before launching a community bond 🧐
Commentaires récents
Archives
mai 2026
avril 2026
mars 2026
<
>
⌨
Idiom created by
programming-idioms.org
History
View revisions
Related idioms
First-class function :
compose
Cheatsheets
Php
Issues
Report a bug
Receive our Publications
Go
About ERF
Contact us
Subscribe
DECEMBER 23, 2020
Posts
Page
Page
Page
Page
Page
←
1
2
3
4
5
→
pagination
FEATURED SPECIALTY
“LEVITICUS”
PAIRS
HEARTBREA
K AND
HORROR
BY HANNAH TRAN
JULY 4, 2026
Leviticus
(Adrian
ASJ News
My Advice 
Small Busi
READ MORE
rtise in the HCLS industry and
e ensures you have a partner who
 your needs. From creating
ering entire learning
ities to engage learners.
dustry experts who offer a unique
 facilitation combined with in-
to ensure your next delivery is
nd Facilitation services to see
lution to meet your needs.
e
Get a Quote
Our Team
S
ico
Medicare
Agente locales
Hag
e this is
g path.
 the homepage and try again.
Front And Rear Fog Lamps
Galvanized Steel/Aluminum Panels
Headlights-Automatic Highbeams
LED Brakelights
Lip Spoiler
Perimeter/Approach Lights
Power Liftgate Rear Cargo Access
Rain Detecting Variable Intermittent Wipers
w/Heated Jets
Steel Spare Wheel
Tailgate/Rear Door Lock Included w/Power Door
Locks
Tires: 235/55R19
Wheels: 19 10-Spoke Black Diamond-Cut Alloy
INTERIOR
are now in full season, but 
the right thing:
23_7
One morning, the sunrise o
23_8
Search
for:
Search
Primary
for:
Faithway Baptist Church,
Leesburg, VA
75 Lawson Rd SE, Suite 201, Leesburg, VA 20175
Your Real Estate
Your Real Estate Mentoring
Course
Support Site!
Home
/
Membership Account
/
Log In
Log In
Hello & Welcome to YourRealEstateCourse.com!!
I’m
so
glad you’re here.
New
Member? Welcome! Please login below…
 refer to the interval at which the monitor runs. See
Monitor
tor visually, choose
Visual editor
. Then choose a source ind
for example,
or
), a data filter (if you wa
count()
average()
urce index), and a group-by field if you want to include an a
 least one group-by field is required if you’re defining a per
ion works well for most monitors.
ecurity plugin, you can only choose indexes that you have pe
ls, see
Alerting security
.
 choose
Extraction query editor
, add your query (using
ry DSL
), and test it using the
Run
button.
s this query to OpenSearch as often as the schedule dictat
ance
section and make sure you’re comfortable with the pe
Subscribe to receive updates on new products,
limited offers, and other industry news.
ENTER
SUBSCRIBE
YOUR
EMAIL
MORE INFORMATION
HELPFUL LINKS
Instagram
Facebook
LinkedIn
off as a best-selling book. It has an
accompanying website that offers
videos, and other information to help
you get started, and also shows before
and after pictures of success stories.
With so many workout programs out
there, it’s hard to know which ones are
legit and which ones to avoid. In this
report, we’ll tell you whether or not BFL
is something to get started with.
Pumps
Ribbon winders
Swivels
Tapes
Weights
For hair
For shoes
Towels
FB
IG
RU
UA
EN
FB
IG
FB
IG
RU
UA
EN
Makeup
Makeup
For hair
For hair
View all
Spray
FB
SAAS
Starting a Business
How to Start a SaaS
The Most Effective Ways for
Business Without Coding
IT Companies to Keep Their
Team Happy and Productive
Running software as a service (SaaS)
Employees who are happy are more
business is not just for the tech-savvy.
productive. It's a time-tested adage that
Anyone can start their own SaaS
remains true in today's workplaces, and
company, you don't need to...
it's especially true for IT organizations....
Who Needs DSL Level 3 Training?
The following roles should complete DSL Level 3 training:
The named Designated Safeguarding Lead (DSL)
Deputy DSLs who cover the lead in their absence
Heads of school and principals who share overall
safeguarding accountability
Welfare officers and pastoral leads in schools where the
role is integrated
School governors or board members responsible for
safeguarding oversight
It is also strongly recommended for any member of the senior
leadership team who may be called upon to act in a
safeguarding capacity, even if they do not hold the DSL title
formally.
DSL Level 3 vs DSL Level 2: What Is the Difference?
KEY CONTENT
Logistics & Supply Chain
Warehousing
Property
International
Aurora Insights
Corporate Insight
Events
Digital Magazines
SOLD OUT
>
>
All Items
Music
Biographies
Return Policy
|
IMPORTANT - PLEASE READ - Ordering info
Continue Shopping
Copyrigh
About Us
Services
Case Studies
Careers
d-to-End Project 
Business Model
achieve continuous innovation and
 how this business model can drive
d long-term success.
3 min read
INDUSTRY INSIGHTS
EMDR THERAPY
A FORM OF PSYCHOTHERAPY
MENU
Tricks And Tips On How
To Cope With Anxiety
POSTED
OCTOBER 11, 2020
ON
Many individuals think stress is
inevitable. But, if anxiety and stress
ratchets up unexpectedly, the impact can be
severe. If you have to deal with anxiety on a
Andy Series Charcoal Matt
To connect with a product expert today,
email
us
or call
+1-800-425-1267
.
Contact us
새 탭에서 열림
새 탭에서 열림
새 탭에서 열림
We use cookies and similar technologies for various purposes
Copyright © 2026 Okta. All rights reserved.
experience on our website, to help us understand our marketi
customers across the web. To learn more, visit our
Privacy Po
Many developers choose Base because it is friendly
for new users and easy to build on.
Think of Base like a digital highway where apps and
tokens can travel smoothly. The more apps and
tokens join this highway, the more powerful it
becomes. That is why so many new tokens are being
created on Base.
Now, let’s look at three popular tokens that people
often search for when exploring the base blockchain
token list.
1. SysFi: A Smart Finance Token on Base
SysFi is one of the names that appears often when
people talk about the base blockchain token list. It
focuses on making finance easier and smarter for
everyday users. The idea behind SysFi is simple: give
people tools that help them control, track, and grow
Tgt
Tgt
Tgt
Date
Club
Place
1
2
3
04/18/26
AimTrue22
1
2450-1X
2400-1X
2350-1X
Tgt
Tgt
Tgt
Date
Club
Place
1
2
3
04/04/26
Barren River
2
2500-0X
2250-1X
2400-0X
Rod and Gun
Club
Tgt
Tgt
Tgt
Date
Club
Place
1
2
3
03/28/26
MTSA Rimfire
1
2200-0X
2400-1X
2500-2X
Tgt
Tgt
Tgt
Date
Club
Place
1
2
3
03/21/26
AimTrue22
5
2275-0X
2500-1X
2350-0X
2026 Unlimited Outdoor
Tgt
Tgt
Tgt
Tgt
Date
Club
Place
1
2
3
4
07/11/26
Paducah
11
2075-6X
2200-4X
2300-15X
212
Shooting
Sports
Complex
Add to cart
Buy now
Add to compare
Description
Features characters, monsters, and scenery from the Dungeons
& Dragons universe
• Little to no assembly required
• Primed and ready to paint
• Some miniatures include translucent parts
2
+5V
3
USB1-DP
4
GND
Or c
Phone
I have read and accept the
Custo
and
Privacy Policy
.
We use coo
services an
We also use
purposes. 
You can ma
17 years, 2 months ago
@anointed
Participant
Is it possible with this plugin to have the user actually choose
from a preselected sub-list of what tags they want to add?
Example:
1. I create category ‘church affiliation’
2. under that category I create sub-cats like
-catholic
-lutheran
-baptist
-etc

┄┄┄┄┄┄

Looking at the listing above, which lines hold "often"? Copy every such line.

s this query to OpenSearch as often as the schedule dictat
often search for when exploring the base blockchain
SysFi is one of the names that appears often when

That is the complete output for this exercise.